Этот вопрос изумил меня. Не подозревала ли она о моем намерении? Не предостерегало ли ее мое лицо об угрожающей опасности, если она пойдет на судно? Это было невозможно. Всего вероятнее, что она спросила для того, чтобы найти новый предлог не идти со мной к пристани. Скажи я ей, что матросы на судне, она могла бы сказать: "Почему не прислать мне деньги с одним из ваших матросов"? Я опередил это предложение в своем ответе.

- Может быть, это честные люди, - сказал я, смотря на нее внимательно, - но я не знаю их настолько, чтобы поручить им деньги.

К удивлению моему, она наблюдала за мной также внимательно со своей стороны и повторила вопрос:

- Матросы сейчас на судне?

Я счел благоразумным уступить, ответил да и замолчал, чтобы посмотреть, что будет. Мой ответ, по-видимому, пробудил ее решимость. После минутного молчания она повернула к тому месту, где девочка ждала нас.

- Пойдемте, если вы настаиваете на этом, - сказала она спокойно.

Я не сделал больше никаких замечаний. Рядом, молча, мы шли за Эльфи по дороге к судну.

Ни одно человеческое существо не прошло мимо нас на улицах. Огни не освещали нас из угрюмых, черных домов.
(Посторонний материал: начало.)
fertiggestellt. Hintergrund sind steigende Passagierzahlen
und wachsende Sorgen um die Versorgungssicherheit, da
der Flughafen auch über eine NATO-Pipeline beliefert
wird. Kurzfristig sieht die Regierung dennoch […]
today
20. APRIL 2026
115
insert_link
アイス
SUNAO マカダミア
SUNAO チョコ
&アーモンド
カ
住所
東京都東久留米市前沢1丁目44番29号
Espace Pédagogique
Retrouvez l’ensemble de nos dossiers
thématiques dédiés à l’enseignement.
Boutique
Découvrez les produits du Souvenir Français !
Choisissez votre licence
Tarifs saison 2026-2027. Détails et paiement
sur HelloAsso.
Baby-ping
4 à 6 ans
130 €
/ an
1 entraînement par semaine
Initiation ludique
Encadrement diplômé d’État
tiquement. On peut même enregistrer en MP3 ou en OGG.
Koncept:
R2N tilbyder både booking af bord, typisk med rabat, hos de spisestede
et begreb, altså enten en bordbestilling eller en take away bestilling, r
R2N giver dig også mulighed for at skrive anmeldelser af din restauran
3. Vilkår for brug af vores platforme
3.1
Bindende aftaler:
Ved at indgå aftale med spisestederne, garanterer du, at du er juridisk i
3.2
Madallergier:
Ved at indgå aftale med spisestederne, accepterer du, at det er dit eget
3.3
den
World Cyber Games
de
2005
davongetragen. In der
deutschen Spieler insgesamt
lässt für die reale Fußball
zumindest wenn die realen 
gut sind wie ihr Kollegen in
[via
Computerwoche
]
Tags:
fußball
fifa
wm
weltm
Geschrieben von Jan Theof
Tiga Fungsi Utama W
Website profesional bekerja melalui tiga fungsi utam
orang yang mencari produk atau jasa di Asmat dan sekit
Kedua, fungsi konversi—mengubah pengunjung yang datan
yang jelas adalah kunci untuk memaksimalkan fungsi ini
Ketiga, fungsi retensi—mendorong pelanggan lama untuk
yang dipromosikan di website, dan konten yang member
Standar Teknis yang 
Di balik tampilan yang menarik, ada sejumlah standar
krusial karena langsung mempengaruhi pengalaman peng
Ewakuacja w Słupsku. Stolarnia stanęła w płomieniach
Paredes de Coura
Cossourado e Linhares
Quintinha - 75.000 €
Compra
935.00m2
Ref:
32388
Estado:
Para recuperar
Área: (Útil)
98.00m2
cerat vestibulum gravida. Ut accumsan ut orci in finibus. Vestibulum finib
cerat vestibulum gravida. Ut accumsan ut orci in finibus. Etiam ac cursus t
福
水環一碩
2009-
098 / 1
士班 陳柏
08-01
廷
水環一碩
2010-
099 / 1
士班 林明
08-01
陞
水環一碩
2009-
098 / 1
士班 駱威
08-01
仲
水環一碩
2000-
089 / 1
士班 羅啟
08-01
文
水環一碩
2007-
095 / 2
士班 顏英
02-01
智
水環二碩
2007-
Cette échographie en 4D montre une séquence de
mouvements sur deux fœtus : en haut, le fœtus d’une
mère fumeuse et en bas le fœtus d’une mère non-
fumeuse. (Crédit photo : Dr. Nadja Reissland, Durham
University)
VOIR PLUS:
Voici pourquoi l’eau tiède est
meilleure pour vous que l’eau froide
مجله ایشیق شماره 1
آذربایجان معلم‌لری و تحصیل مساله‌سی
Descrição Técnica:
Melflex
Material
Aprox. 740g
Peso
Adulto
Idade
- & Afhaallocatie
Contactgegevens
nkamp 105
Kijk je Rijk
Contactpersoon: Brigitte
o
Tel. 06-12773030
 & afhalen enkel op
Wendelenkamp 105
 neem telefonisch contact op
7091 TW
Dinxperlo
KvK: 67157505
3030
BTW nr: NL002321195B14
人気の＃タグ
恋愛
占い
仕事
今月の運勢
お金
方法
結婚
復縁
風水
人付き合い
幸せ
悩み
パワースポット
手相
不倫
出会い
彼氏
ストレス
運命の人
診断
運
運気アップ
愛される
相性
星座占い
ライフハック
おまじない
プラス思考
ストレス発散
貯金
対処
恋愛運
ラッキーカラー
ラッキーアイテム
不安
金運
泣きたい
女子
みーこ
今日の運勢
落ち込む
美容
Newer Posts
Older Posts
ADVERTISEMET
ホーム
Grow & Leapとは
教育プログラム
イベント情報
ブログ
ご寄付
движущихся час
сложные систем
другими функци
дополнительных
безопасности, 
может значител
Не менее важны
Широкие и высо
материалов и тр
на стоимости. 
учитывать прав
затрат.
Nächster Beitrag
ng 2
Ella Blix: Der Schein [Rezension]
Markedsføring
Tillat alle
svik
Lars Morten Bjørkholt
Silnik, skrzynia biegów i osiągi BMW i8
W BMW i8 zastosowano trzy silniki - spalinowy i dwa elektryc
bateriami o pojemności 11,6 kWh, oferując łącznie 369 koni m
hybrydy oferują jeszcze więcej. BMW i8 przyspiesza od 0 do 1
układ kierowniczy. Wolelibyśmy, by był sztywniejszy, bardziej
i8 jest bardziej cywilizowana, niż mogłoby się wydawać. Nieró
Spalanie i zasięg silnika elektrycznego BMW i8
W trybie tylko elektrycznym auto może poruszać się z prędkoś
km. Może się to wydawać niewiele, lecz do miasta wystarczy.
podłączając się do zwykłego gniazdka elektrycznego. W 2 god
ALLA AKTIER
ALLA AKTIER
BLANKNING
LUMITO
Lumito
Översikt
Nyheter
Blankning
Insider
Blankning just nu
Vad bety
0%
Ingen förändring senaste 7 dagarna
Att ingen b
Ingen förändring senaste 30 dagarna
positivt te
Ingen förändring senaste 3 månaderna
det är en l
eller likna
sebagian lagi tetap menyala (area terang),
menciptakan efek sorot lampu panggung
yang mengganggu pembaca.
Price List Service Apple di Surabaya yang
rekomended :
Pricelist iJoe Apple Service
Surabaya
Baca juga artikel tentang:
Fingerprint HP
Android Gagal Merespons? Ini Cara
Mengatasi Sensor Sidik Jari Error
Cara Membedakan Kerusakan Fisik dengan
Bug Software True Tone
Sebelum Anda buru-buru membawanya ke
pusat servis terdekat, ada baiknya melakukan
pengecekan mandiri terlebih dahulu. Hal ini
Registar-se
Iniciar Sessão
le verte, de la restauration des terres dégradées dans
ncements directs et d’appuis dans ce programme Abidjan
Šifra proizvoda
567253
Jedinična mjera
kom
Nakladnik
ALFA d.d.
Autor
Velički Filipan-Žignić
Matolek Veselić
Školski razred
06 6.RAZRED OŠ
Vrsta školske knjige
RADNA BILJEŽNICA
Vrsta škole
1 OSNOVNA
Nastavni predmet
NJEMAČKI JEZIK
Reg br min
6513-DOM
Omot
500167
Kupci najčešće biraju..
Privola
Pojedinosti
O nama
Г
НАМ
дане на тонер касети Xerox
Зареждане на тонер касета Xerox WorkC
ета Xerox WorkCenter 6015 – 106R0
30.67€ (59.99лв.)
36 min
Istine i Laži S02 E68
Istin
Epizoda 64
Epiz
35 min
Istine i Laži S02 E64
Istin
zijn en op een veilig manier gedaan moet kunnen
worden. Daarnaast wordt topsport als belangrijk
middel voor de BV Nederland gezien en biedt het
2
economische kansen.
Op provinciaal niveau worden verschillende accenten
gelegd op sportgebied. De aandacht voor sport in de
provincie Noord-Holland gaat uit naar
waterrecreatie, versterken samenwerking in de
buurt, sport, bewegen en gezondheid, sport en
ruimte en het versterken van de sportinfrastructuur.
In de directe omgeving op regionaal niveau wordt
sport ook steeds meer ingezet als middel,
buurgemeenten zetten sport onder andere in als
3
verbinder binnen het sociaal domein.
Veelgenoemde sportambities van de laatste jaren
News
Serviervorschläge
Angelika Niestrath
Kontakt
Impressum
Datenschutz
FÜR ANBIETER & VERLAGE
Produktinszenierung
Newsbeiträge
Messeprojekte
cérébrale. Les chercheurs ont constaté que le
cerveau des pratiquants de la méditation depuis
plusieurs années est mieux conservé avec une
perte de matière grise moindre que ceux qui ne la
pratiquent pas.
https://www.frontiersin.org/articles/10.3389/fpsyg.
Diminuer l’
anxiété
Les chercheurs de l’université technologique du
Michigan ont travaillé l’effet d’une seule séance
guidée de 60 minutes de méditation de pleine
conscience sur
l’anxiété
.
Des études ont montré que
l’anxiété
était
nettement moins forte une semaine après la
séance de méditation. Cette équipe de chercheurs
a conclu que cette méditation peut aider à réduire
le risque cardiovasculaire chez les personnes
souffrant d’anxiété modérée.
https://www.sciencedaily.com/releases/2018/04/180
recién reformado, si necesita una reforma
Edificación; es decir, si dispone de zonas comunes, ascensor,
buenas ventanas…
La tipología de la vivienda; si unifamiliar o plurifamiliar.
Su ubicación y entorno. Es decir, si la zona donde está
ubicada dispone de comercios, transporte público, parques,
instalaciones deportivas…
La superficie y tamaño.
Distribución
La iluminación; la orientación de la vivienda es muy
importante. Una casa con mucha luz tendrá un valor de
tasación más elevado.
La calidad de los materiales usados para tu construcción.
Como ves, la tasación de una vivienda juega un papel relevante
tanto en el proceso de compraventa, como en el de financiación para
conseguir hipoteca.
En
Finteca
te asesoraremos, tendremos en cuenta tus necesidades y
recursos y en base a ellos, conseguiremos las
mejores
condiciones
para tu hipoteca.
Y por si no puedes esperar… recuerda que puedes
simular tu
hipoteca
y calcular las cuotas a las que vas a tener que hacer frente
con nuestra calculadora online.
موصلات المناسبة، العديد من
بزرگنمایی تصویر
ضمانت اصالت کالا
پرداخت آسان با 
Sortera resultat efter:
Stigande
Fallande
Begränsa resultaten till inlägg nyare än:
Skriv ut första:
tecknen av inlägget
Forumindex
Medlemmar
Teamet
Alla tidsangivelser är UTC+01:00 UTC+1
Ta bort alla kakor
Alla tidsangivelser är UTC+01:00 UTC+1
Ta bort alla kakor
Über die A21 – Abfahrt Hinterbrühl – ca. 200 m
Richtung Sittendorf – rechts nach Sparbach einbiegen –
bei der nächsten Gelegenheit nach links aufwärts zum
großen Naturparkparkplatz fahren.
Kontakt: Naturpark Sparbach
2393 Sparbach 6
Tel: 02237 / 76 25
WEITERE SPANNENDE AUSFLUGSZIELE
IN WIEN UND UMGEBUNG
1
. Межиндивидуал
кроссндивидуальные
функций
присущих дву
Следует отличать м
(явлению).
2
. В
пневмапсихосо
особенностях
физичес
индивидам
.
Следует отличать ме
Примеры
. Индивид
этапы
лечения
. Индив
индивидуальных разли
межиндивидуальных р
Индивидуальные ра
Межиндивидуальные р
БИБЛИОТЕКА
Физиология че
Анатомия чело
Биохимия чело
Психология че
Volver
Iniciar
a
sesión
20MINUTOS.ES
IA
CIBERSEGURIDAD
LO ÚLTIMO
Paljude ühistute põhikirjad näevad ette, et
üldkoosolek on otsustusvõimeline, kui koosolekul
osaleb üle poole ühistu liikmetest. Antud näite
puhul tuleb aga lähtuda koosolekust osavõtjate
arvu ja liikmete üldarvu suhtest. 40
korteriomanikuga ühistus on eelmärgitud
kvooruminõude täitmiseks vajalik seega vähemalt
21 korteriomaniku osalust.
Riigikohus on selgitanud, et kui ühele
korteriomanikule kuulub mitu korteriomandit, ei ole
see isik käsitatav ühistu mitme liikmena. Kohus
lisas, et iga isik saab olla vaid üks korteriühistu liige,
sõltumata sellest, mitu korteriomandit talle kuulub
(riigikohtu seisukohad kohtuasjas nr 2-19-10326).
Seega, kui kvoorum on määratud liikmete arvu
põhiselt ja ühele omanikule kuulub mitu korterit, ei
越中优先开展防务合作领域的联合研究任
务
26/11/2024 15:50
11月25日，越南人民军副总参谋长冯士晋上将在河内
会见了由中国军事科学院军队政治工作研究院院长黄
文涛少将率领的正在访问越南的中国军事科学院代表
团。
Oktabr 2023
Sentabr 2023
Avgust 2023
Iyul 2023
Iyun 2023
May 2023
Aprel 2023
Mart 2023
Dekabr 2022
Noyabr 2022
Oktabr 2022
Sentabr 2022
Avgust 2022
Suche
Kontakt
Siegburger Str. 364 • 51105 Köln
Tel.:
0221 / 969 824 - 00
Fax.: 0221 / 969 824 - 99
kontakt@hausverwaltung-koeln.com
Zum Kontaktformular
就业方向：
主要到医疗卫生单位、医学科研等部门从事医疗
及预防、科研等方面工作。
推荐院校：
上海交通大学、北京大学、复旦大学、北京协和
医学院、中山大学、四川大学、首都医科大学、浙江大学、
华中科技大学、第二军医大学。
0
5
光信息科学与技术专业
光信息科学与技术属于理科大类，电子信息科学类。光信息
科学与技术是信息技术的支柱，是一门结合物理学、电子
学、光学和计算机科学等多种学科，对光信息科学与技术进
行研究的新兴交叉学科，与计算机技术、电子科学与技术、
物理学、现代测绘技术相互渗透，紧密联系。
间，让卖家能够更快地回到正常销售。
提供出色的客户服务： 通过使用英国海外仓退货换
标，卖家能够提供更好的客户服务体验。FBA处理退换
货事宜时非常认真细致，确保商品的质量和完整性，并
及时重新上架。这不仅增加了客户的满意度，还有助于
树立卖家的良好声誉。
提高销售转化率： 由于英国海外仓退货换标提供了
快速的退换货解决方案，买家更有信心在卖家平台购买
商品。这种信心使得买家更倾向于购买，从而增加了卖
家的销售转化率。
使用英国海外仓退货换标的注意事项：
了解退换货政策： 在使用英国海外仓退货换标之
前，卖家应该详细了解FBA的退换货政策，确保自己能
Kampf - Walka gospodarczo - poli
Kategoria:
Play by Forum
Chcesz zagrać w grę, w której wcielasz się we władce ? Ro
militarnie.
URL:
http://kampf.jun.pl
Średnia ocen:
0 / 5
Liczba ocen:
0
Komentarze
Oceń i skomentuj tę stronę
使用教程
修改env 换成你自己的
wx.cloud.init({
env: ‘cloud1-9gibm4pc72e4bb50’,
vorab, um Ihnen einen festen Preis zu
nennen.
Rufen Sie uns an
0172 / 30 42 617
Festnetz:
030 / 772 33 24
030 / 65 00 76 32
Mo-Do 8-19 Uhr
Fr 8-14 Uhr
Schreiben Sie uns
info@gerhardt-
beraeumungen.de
Девочка два раза останавливалась (все лукаво держась поодаль от матери) и вернулась бегом ко мне, удивляясь моему молчанию.

- Почему вы не разговариваете? - спросила она. - Вы поссорились с мамашей?

Я был неспособен ответить ей. Я не мог думать ни о чем, кроме моего замышляемого преступления. Ни страх, ни угрызения не волновали меня. Всякий добрый инстинкт, всякое благородное чувство, которыми я обладал когда-то, как будто замерли и исчезли. Даже мысль о будущем ребенка не волновала моей души. Я не имел возможности заглянуть дальше рокового прыжка с судна: за этим же было пусто. Пока, я могу только повторять это, мое нравственное чувство помрачилось, мои душевные способности потеряли свое равновесие. Телесная часть моя жила и двигалась как обыкновенно, гнусные животные инстинкты во мне составляли планы - и больше ничего. Никто, взглянув на меня, не увидел бы ничего, кроме тупого спокойствия на моем лице, неподвижного бесстрастия в обращении. А между тем ни один сумасшедший не заслуживал бы больше изоляции и не был менее ответствен нравственно за свои поступки, чем я в эту минуту.

Эльфи подняла ручки, чтобы я поставил ее на палубу, мистрис Ван-Брандт стала между нами, когда я наклонился поднять ребенка.

- Я подожду здесь, - сказала она, - пока вы сходите в каюту и принесете деньги.

Эти слова показывали несомненно, что она подозревала меня, и эти подозрения, вероятно, заставляли ее опасаться, не за свою жизнь, а за свою свободу. Она, может быть, опасалась остаться пленницей на судне и быть увезенной против воли. Более этого она вряд ли могла чего-нибудь опасаться. Девочка избавила меня от труда возражать. Она решилась идти со мной.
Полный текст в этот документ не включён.